# Aim of the task
From the data below, retype exactly the lines starting with the one that contains "laminate recommended" and ending with the one that contains "What is a Modern Education System?", both included.

[Collected data]
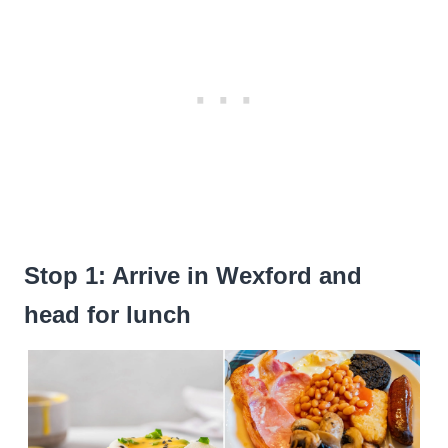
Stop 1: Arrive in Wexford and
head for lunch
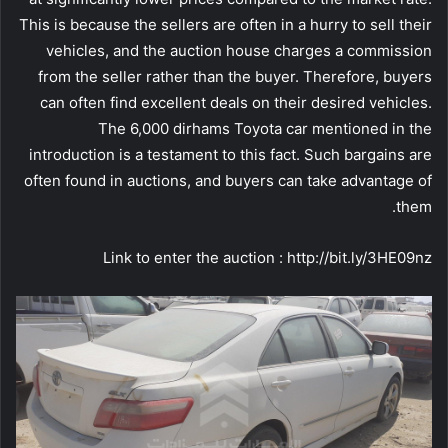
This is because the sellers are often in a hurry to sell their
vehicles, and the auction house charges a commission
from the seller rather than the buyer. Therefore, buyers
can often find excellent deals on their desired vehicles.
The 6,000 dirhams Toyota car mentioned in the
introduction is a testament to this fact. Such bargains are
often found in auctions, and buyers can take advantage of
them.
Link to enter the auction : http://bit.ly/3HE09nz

* * *

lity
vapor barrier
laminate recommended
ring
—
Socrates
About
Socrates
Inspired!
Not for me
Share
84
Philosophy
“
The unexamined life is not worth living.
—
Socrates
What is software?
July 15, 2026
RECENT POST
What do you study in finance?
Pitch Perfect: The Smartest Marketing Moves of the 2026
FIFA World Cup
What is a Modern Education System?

# Solution
laminate recommended
ring
—
Socrates
About
Socrates
Inspired!
Not for me
Share
84
Philosophy
“
The unexamined life is not worth living.
—
Socrates
What is software?
July 15, 2026
RECENT POST
What do you study in finance?
Pitch Perfect: The Smartest Marketing Moves of the 2026
FIFA World Cup
What is a Modern Education System?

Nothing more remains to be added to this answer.